Ketentuan lebih lanjut mengenai tata cara pemberhentian, pemberhentian sementara, dan pengaktifan kembali Pegawai ASN diatur dalam Peraturan Pemerintah.

Pengangkatan Tenaga Honorer

Berdasarkan draft RUU, penataan status tenaga honorer harus dilakukan paling lambat pada Desember 2024 mendatang.
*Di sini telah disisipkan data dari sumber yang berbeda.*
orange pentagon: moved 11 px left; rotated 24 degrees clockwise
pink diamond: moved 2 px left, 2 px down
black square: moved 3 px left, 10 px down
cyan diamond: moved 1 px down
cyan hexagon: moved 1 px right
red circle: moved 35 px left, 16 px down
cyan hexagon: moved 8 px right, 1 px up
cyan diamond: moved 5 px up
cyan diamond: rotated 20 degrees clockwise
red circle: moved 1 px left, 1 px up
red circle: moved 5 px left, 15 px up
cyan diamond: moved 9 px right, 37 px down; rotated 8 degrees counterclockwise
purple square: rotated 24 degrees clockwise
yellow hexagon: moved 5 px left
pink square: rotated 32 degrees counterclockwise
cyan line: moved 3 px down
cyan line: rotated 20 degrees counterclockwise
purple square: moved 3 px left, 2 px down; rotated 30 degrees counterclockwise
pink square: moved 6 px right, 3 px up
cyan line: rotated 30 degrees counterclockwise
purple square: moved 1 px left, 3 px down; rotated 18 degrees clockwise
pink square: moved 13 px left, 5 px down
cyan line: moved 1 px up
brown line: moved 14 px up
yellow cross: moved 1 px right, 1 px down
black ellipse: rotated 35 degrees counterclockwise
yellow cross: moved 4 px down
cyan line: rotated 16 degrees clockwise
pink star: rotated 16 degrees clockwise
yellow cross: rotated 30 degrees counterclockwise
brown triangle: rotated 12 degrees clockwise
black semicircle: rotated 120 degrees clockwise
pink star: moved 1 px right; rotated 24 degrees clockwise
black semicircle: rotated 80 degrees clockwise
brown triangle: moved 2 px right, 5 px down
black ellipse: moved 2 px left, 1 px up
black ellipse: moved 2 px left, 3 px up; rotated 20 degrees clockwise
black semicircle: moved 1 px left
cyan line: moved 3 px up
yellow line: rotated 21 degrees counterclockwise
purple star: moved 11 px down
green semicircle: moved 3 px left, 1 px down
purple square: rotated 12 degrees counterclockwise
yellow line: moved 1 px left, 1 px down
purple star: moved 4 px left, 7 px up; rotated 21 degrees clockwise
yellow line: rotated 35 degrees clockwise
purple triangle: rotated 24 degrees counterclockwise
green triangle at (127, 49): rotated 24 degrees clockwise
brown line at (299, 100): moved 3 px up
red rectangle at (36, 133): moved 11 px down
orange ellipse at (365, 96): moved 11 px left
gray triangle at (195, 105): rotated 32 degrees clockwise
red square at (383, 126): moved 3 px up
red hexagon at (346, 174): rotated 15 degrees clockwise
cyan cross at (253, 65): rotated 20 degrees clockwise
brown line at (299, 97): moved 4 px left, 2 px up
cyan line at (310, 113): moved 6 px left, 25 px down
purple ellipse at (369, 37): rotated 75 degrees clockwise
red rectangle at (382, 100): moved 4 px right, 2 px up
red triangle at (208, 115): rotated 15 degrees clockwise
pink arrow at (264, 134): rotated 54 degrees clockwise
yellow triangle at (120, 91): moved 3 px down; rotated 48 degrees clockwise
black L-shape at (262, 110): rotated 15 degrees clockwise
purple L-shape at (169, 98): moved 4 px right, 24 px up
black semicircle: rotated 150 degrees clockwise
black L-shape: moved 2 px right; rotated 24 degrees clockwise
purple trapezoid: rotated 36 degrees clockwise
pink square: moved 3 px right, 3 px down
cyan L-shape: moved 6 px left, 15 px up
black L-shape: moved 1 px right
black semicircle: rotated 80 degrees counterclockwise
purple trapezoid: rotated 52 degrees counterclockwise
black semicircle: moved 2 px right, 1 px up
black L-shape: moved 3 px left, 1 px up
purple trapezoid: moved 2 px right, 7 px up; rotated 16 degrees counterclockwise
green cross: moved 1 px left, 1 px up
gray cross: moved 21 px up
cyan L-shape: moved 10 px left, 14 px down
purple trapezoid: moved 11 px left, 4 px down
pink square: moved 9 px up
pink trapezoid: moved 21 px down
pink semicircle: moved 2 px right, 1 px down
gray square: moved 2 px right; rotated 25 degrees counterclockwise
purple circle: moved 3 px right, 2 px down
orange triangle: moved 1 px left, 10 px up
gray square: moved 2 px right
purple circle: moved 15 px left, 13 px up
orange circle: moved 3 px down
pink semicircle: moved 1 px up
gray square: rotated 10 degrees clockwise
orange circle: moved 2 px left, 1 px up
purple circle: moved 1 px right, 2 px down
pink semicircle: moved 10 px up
Selain itu, Instansi Pemerintah dilarang mengangkat pegawai non-ASN atau nama lainnya selain Pegawai ASN.

“Pegawai non-ASN atau nama lainnya wajib diselesaikan penataannya paling lambat Desember 2024 dan sejak Undang-Undang ini mulai berlaku Instansi Pemerintah dilarang mengangkat pegawai non-ASN atau nama lainnya selain Pegawai ASN,” demikian bunyi pasal 67.
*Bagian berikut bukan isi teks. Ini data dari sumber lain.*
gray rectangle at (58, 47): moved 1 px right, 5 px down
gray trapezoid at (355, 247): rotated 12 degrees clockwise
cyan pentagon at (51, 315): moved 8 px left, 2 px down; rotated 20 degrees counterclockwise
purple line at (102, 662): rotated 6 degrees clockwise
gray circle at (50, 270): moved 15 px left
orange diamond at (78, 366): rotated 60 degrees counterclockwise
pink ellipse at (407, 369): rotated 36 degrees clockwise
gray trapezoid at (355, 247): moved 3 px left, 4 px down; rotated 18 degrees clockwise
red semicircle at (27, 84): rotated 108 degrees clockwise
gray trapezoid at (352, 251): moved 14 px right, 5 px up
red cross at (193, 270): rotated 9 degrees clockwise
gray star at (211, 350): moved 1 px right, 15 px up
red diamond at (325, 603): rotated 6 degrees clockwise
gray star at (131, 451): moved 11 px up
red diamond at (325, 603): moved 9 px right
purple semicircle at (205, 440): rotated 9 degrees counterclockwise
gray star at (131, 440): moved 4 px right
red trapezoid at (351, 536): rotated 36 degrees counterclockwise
Setelah itu berdasarkan Pasal 61 berisi perihal ketentuan lebih lanjut mengenai pengangkatan dan pemberhentian Pegawai ASN serta pemberhentian sementara dan pengaktifan kembali PNS sebagaimana dimaksud dalam Pasal 57 sampai dengan Pasal 60 diatur dalam Peraturan Pemerintah.

Penataan Tenaga Honorer

Selain itu, Anggota Komisi II DPR Fraksi Partai Kebangkitan Bangsa atau PKB Muhammad Toha menyampaikan, penataan tenaga honorer juga harus sesuai dengan kebutuhan di kementerian, lembaga pemerintah daerah, dan instansi lainnya. Prioritas dalam pengangkatan tenaga honorer diberikan kepada pekerja yang telah mengabdi selama lebih dari sepuluh tahun. Oleh sebab itu, ia berharap aturan turunan UU ASN yakni Peraturan Pemerintah atau PP manajemen ASN memprioritaskan tenaga honorer.
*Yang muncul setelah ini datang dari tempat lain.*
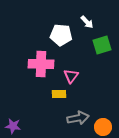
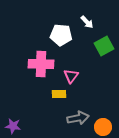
green square: moved 2 px right, 1 px down; rotated 12 degrees counterclockwise
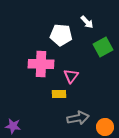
green square: moved 1 px left, 1 px down
orange circle: moved 2 px right
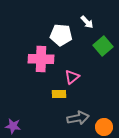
green square: moved 1 px up; rotated 12 degrees counterclockwise
pink cross: moved 5 px up
pink triangle: moved 1 px right, 1 px down; rotated 14 degrees clockwise
orange circle: moved 1 px left
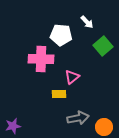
purple star: rotated 21 degrees counterclockwise
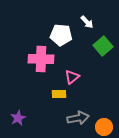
purple star: moved 5 px right, 8 px up; rotated 14 degrees counterclockwise
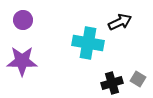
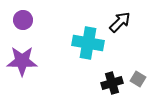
black arrow: rotated 20 degrees counterclockwise
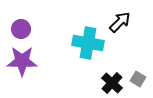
purple circle: moved 2 px left, 9 px down
black cross: rotated 30 degrees counterclockwise
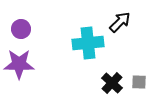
cyan cross: rotated 16 degrees counterclockwise
purple star: moved 3 px left, 3 px down
gray square: moved 1 px right, 3 px down; rotated 28 degrees counterclockwise
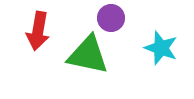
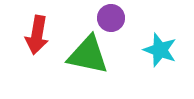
red arrow: moved 1 px left, 4 px down
cyan star: moved 1 px left, 2 px down
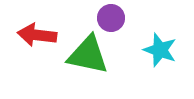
red arrow: rotated 87 degrees clockwise
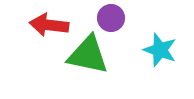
red arrow: moved 12 px right, 10 px up
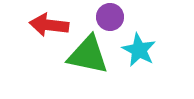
purple circle: moved 1 px left, 1 px up
cyan star: moved 21 px left; rotated 8 degrees clockwise
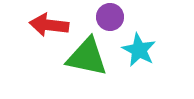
green triangle: moved 1 px left, 2 px down
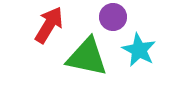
purple circle: moved 3 px right
red arrow: rotated 114 degrees clockwise
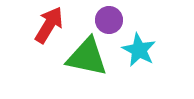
purple circle: moved 4 px left, 3 px down
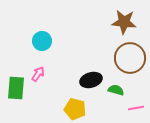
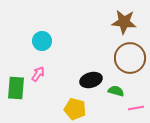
green semicircle: moved 1 px down
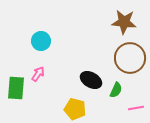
cyan circle: moved 1 px left
black ellipse: rotated 45 degrees clockwise
green semicircle: moved 1 px up; rotated 98 degrees clockwise
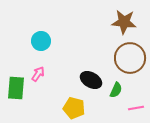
yellow pentagon: moved 1 px left, 1 px up
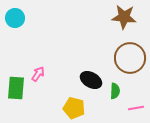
brown star: moved 5 px up
cyan circle: moved 26 px left, 23 px up
green semicircle: moved 1 px left, 1 px down; rotated 21 degrees counterclockwise
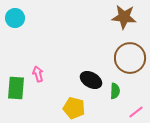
pink arrow: rotated 49 degrees counterclockwise
pink line: moved 4 px down; rotated 28 degrees counterclockwise
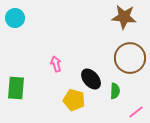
pink arrow: moved 18 px right, 10 px up
black ellipse: moved 1 px up; rotated 20 degrees clockwise
yellow pentagon: moved 8 px up
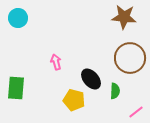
cyan circle: moved 3 px right
pink arrow: moved 2 px up
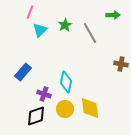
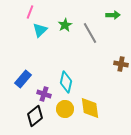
blue rectangle: moved 7 px down
black diamond: moved 1 px left; rotated 20 degrees counterclockwise
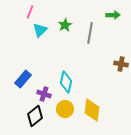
gray line: rotated 40 degrees clockwise
yellow diamond: moved 2 px right, 2 px down; rotated 15 degrees clockwise
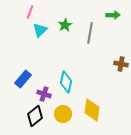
yellow circle: moved 2 px left, 5 px down
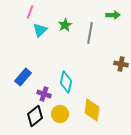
blue rectangle: moved 2 px up
yellow circle: moved 3 px left
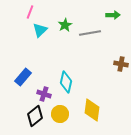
gray line: rotated 70 degrees clockwise
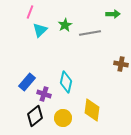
green arrow: moved 1 px up
blue rectangle: moved 4 px right, 5 px down
yellow circle: moved 3 px right, 4 px down
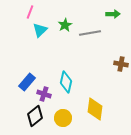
yellow diamond: moved 3 px right, 1 px up
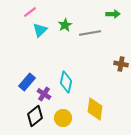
pink line: rotated 32 degrees clockwise
purple cross: rotated 16 degrees clockwise
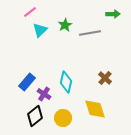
brown cross: moved 16 px left, 14 px down; rotated 32 degrees clockwise
yellow diamond: rotated 25 degrees counterclockwise
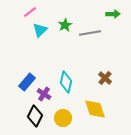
black diamond: rotated 25 degrees counterclockwise
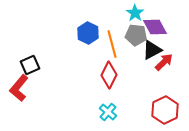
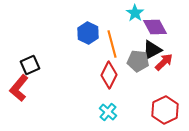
gray pentagon: moved 2 px right, 26 px down
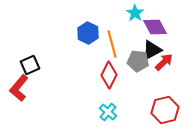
red hexagon: rotated 12 degrees clockwise
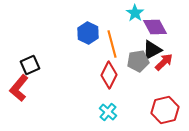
gray pentagon: rotated 15 degrees counterclockwise
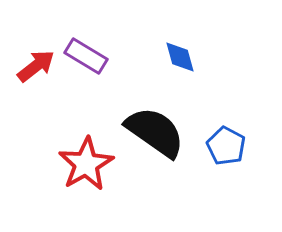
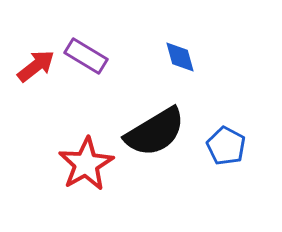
black semicircle: rotated 114 degrees clockwise
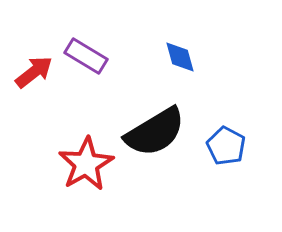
red arrow: moved 2 px left, 6 px down
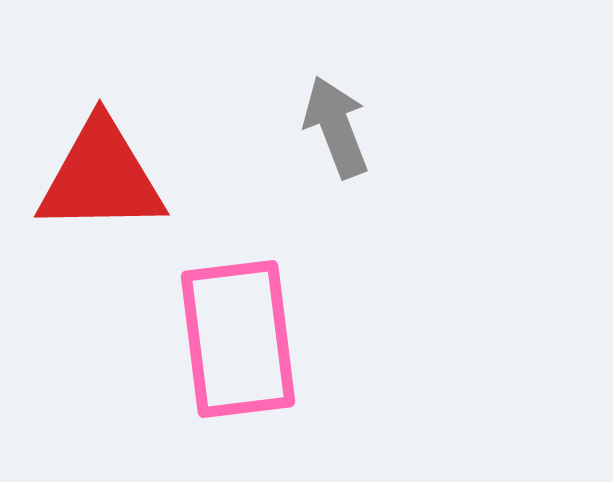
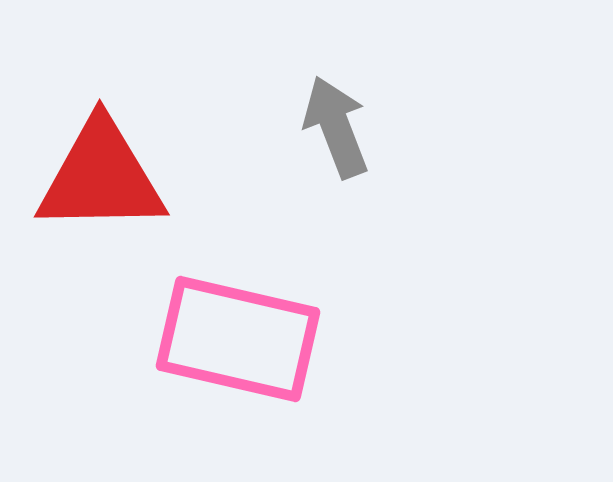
pink rectangle: rotated 70 degrees counterclockwise
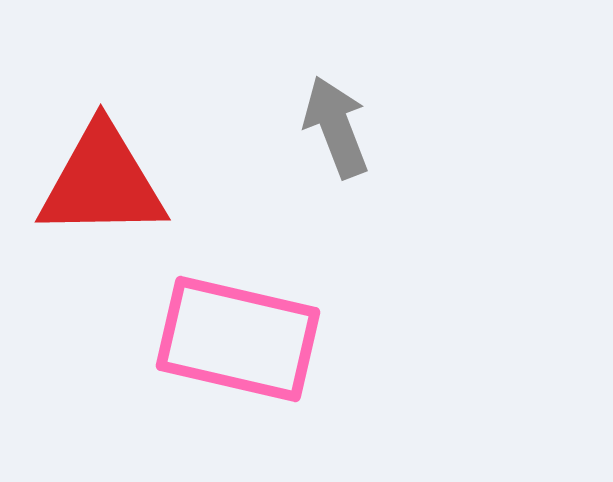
red triangle: moved 1 px right, 5 px down
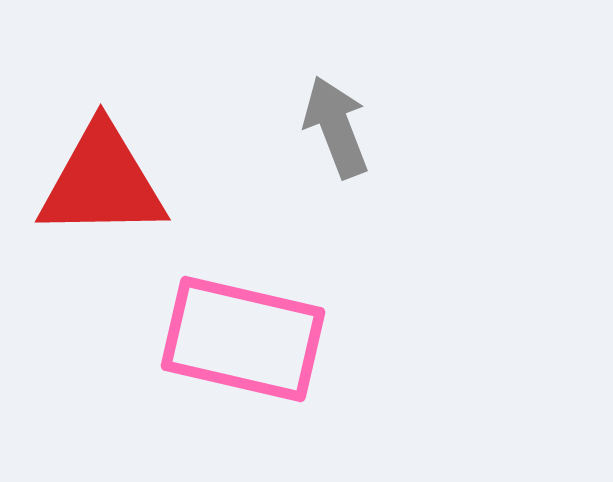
pink rectangle: moved 5 px right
Komisi II DPR Fraksi Partai Amanat Nasional (PAN), Ibnu Mahmud Bilalludin berupaya untuk menghapuskan tenaga honorer tanpa pemecatan massal. Oleh karena itu, lanjut Ibnu, seharusnya para tenaga honorer diberikan prioritas untuk diangkat menjadi ASN secara bertahap dengan tetap mematuhi prinsip keadilan dan tanpa diskriminasi.

Ia juga menilai pemerintah telah beberapa kali melakukan pengangkatan tenaga honorer menjadi calon pegawai negeri sipil (PNS). Ibnu menjelaskan, hal tersebut tertuang dalam PP Nomor 56 tahun 2012 tentang perubahan kedua atas peraturan pemerintah nomor 48 tahun 2005 tentang pengangkatan tenaga honorer menjadi calon PNS.

Pasal 66 UU ASN menyebutkan penataan tenaga honorer perlu merujuk pada hasil validasi dan audit yang dilakukan oleh Kementerian Pendayagunaan Aparatur Negara dan Reformasi Birokrasi alias Kemenpan RB, serta Badan Pengawasan Keuangan dan Pembangunan (BPKP).